> Exercise details: Gather all lines with "Romanum" from the records.

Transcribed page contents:
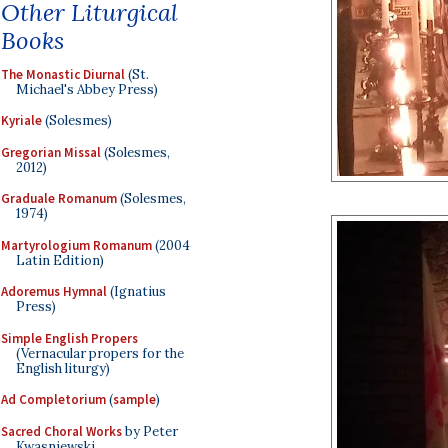
Other Liturgical
Books
The Monastic Diurnal
(St.
Michael's Abbey Press)
Kyriale
(Solesmes)
Gregorian Missal
(Solesmes,
2012)
Graduale Romanum
(Solesmes,
1974)
Martyrologium Romanum
(2004
Latin Edition)
Adoremus Hymnal
(Ignatius
Press)
Simple English Propers
(Vernacular propers for the
English liturgy)
Ad Completorium
(
sample
)
Sacred Choral Works
by Peter
Kwasniewski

> Response to this exercise:
Graduale Romanum
Martyrologium Romanum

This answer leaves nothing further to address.